Saved entries:
━━━━━━━━

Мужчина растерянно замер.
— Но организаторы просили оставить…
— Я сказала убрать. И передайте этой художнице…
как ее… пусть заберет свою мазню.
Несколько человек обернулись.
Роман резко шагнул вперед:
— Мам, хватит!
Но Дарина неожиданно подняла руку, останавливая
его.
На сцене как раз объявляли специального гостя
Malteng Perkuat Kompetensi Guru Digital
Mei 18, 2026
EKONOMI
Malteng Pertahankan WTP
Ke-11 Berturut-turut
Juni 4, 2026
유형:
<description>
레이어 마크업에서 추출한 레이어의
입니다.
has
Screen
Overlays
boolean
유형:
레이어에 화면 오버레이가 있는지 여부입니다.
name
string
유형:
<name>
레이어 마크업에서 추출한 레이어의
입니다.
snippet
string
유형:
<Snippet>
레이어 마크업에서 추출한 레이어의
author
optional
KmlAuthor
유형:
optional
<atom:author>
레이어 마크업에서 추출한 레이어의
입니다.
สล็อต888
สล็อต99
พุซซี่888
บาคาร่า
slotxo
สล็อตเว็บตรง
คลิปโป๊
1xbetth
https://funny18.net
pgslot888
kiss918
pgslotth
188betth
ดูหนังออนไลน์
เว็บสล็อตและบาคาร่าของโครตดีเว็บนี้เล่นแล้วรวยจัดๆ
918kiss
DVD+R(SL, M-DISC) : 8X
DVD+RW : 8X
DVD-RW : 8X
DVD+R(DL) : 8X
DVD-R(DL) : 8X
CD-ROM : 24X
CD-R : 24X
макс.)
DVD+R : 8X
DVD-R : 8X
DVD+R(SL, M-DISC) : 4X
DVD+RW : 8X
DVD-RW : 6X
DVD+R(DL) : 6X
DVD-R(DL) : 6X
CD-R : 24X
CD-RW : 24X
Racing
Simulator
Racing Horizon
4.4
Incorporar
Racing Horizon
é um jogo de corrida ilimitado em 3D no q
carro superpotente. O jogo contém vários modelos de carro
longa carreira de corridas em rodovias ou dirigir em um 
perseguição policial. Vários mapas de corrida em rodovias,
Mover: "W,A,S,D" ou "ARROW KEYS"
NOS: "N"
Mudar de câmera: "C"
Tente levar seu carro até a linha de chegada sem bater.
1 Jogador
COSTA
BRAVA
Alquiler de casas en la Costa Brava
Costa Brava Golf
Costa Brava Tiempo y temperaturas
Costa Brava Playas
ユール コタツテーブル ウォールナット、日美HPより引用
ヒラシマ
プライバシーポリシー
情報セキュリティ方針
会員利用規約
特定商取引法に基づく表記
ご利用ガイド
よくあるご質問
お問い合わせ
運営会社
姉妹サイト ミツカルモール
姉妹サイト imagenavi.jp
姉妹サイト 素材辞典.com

━━━━━━━━

Task to carry out.
Set the records above down again. Match them exactly.

Your solution.
Мужчина растерянно замер.
— Но организаторы просили оставить…
— Я сказала убрать. И передайте этой художнице…
как ее… пусть заберет свою мазню.
Несколько человек обернулись.
Роман резко шагнул вперед:
— Мам, хватит!
Но Дарина неожиданно подняла руку, останавливая
его.
На сцене как раз объявляли специального гостя
Malteng Perkuat Kompetensi Guru Digital
Mei 18, 2026
EKONOMI
Malteng Pertahankan WTP
Ke-11 Berturut-turut
Juni 4, 2026
유형:
<description>
레이어 마크업에서 추출한 레이어의
입니다.
has
Screen
Overlays
boolean
유형:
레이어에 화면 오버레이가 있는지 여부입니다.
name
string
유형:
<name>
레이어 마크업에서 추출한 레이어의
입니다.
snippet
string
유형:
<Snippet>
레이어 마크업에서 추출한 레이어의
author
optional
KmlAuthor
유형:
optional
<atom:author>
레이어 마크업에서 추출한 레이어의
입니다.
สล็อต888
สล็อต99
พุซซี่888
บาคาร่า
slotxo
สล็อตเว็บตรง
คลิปโป๊
1xbetth
https://funny18.net
pgslot888
kiss918
pgslotth
188betth
ดูหนังออนไลน์
เว็บสล็อตและบาคาร่าของโครตดีเว็บนี้เล่นแล้วรวยจัดๆ
918kiss
DVD+R(SL, M-DISC) : 8X
DVD+RW : 8X
DVD-RW : 8X
DVD+R(DL) : 8X
DVD-R(DL) : 8X
CD-ROM : 24X
CD-R : 24X
макс.)
DVD+R : 8X
DVD-R : 8X
DVD+R(SL, M-DISC) : 4X
DVD+RW : 8X
DVD-RW : 6X
DVD+R(DL) : 6X
DVD-R(DL) : 6X
CD-R : 24X
CD-RW : 24X
Racing
Simulator
Racing Horizon
4.4
Incorporar
Racing Horizon
é um jogo de corrida ilimitado em 3D no q
carro superpotente. O jogo contém vários modelos de carro
longa carreira de corridas em rodovias ou dirigir em um 
perseguição policial. Vários mapas de corrida em rodovias,
Mover: "W,A,S,D" ou "ARROW KEYS"
NOS: "N"
Mudar de câmera: "C"
Tente levar seu carro até a linha de chegada sem bater.
1 Jogador
COSTA
BRAVA
Alquiler de casas en la Costa Brava
Costa Brava Golf
Costa Brava Tiempo y temperaturas
Costa Brava Playas
ユール コタツテーブル ウォールナット、日美HPより引用
ヒラシマ
プライバシーポリシー
情報セキュリティ方針
会員利用規約
特定商取引法に基づく表記
ご利用ガイド
よくあるご質問
お問い合わせ
運営会社
姉妹サイト ミツカルモール
姉妹サイト imagenavi.jp
姉妹サイト 素材辞典.com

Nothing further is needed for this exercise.